O'Brien has been around bright offensive linemen in the NFL -- Matt Light, Dan Koppen and Logan Mankins, to name a few -- and subscribes to the notion that the game's smartest players tend to play in the front five.
"There are a lot of things that happen up front in football now, where you have to communicate really fast and clearly," he said. " A lot of times what I’ve found in football is if a guy’s that smart -- and [Urschel] is a brilliant guy -- usually that doesn't correlate to being an instinctive, smart football player. It just doesn’t come as easily. That's not the case with John. He understands football just as well as he understands math."
Urschel's Twitter handle, not surprisingly, is @mathmeetsfball. But he's not all above the neck.
Few players have bought into Penn State's transformative strength and conditioning program under Craig Fitzgerald more than Urschel, who squats 500 pounds and bench-presses more than 400.

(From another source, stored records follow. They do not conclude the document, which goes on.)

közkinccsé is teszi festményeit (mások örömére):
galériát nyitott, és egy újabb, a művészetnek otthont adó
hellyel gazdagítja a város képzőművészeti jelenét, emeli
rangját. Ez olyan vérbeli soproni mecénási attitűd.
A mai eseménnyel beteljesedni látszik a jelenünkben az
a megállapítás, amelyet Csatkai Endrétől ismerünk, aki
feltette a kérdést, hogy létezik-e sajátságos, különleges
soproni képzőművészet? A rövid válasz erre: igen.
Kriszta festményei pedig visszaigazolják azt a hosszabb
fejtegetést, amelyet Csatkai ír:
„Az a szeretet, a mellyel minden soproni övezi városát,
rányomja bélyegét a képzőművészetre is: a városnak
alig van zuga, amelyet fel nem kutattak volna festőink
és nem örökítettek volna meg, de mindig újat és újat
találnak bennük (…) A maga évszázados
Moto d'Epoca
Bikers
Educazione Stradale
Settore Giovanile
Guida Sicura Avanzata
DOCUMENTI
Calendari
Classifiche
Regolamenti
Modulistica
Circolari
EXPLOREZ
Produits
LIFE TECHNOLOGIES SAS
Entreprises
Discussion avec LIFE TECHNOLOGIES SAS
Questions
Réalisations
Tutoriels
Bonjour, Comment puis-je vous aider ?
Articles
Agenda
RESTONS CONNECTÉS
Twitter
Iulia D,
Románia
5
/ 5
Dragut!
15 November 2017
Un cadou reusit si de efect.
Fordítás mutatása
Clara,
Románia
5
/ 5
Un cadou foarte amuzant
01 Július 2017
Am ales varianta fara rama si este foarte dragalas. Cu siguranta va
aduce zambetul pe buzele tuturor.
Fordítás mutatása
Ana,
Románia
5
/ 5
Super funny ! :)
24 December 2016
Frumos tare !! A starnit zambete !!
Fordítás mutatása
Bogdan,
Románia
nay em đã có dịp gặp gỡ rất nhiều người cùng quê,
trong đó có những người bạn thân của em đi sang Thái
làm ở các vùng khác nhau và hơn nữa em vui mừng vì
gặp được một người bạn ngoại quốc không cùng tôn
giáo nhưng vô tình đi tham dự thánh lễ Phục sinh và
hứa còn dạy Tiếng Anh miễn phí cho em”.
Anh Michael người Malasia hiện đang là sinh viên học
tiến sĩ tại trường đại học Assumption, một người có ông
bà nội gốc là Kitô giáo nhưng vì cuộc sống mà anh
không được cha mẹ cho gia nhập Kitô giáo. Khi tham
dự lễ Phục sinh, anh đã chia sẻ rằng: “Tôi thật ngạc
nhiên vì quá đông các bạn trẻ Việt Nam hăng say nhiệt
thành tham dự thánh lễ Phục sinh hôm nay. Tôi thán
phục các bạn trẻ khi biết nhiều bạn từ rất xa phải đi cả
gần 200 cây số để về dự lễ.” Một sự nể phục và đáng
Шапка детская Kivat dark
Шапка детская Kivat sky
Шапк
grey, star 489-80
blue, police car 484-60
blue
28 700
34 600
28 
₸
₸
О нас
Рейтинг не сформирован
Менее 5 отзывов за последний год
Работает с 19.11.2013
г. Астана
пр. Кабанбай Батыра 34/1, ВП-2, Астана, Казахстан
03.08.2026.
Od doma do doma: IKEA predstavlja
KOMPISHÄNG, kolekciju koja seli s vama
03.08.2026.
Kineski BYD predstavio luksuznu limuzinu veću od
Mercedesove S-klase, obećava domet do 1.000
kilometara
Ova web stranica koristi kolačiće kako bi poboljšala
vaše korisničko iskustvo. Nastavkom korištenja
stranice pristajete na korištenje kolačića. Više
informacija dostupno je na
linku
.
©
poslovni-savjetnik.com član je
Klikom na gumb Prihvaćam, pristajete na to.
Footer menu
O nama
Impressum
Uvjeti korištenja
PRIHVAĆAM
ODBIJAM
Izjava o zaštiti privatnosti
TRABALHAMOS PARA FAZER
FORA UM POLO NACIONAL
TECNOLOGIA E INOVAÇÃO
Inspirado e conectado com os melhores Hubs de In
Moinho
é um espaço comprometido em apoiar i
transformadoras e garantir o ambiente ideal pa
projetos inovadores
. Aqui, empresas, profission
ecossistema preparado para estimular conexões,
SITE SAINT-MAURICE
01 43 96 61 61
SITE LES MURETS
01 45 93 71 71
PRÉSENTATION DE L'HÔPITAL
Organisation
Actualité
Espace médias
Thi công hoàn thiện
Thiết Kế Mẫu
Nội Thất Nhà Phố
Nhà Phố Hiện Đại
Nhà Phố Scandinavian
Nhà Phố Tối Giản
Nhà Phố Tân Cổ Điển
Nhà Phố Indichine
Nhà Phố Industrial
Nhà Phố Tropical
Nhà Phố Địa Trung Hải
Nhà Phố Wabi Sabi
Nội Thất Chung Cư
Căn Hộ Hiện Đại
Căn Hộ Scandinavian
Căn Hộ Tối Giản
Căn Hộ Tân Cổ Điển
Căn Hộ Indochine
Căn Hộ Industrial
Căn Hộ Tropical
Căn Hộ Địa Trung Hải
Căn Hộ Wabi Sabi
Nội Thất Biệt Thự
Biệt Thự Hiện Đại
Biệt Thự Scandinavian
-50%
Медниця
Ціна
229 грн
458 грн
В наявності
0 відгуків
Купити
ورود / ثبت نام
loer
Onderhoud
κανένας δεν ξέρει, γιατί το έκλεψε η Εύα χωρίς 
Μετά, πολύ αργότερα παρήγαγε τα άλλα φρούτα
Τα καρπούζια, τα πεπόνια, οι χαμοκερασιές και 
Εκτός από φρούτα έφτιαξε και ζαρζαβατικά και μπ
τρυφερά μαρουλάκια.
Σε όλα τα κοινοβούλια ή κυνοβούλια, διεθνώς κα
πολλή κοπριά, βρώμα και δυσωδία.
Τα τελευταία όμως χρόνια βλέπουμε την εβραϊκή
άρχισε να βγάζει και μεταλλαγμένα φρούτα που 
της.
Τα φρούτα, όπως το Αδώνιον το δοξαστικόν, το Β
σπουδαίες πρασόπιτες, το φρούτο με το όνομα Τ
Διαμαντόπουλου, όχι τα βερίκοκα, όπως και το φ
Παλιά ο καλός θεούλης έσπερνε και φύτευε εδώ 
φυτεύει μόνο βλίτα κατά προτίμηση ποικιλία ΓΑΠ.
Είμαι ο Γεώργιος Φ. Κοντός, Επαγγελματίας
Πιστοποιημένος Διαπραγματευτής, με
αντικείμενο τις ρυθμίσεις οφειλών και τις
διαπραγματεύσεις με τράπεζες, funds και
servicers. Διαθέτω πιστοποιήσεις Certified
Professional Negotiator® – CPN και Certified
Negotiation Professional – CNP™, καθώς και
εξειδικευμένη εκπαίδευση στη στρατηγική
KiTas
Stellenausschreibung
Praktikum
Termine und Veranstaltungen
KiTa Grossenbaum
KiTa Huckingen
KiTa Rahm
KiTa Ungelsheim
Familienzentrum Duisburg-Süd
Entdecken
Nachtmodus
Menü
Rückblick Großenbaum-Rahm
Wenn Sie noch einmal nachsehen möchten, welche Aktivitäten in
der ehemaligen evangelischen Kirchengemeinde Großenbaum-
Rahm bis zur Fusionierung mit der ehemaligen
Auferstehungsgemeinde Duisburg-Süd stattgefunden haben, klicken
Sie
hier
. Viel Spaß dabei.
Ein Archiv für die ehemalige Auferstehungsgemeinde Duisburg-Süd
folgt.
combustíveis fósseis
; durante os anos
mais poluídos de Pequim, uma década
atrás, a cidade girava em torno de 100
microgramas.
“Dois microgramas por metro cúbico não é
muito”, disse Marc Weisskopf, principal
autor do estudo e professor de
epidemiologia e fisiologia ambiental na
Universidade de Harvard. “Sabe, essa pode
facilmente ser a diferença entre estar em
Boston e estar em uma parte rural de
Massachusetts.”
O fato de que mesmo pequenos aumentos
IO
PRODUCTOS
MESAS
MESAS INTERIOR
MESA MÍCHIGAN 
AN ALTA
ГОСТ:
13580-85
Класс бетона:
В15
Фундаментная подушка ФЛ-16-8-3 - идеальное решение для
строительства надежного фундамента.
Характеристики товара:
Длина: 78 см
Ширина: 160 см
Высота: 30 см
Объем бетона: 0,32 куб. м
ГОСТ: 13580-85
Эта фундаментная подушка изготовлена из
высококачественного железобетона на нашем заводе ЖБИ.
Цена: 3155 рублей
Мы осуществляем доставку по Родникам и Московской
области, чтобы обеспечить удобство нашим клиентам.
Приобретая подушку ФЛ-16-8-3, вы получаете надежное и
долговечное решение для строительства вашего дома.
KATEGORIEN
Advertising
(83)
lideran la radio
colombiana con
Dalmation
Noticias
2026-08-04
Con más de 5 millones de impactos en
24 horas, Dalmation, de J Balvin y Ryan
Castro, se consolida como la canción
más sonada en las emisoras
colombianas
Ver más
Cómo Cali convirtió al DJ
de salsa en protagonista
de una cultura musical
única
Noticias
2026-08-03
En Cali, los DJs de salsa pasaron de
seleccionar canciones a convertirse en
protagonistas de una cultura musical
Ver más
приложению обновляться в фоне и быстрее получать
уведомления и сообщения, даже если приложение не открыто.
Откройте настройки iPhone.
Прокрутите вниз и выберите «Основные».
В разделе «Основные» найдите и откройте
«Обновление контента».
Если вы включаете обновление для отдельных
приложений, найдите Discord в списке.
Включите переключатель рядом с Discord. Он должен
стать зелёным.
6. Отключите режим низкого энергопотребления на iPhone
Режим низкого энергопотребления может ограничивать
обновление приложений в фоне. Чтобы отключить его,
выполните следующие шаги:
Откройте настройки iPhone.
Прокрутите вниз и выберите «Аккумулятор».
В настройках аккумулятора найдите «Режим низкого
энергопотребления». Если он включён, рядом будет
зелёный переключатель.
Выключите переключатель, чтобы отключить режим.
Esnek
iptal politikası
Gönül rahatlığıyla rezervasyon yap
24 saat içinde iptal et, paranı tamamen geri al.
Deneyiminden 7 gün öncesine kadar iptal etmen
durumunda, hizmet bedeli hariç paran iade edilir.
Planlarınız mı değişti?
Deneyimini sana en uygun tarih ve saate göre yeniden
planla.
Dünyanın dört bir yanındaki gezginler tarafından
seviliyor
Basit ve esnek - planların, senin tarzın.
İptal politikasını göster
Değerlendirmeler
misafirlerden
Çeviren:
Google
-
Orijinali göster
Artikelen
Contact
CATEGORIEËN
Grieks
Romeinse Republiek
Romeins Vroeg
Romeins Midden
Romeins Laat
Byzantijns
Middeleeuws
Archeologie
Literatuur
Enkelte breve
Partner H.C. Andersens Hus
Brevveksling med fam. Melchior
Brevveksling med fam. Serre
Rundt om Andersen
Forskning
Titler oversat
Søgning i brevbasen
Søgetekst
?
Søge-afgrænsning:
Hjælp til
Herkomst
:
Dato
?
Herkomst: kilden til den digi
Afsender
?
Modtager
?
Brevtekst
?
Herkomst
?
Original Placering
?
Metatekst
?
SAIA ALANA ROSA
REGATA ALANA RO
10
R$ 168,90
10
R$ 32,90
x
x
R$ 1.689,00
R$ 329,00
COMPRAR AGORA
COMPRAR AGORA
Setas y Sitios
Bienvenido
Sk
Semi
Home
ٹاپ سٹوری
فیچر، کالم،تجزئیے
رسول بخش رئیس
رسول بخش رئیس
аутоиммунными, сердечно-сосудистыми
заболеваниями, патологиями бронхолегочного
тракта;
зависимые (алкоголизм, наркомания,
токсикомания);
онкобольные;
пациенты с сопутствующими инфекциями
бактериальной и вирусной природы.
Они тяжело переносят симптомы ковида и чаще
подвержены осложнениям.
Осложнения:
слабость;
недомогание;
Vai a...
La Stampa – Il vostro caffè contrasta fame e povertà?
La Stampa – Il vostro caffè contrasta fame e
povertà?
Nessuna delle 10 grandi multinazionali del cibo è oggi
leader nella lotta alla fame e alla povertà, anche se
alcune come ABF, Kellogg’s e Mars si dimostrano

"He might be our strongest player overall," O'Brien said.
The coach adds, "He's got a great shot to play pro football."
The 6-foot-3, 301-pound Urschel, who grew up admiring former Michigan tackle Jake Long, the No. 1 overall pick in the 2008 NFL draft, expects to continue his career at the pro level. But he remains humble about his football success, joking during a recent ESPN.com chat with fans that he might have an easier path to the CFL because he was born in Winnipeg and carries dual citizenship.
Urschel is more confident about his future in academics -- Princeton and MIT definitely are on his radar -- and for good reason.
"It’s not very common for a Master's student to publish a paper," said Ludmil Zikatanov, a mathematics professor at Penn State who advises Urschel. "That shows he's very good. I don’t think he’s typical. He’s better than most. Publishing a paper based on your thesis is an excellent achievement."
Zikatanov is working with Urschel to get another paper published, this time on applications of graph theory. Urschel spent part of his summer working with undergrads on the basics of graph theory, helping them prepare for graduate research.
See if you can spot the All-Big Ten offensive lineman among Penn State's roster of mathematics grad students.
"He's just a guy who has talent in math and apparently talent in football," Zikatanov said. "This not a common quality, but I wouldn't say I was very surprised. He's a very capable man. I can see him defending his Ph.D. I’m not going to say it's easy, but he would be able to do that. I know that he wants to play for the NFL and then continue his studies. I think he will be successful in studying math after that.
"Whether he's in academia or industry, he's just a good mathematician."
Urschel is more than a good student-athlete. He strikes the balance so many strive for but can't reach for various reasons, many outside of their own control. The math whiz has solved the student-athlete equation.
"You can’t tell me when an NFL general manager sits down with him at the combine or during pre-draft meetings, they're not going to fall in love with a guy who's so smart, such a great character," Hopkins said. "Some NFL GM is going to want to make him the face of the franchise."
He's certainly one of the faces of Penn State, and the Big Ten, as he gears up for his final college season.
"In each of us lies great talent that extends far beyond our exploits on the gridiron," Urschel said to conclude his speech in Chicago. "Our whole is much more than the sum of our physical parts, and I have no doubt that this generation of football players, like those who have come before us, and those who will come after us, will make contributions to this world that far exceeds the limit of the football field."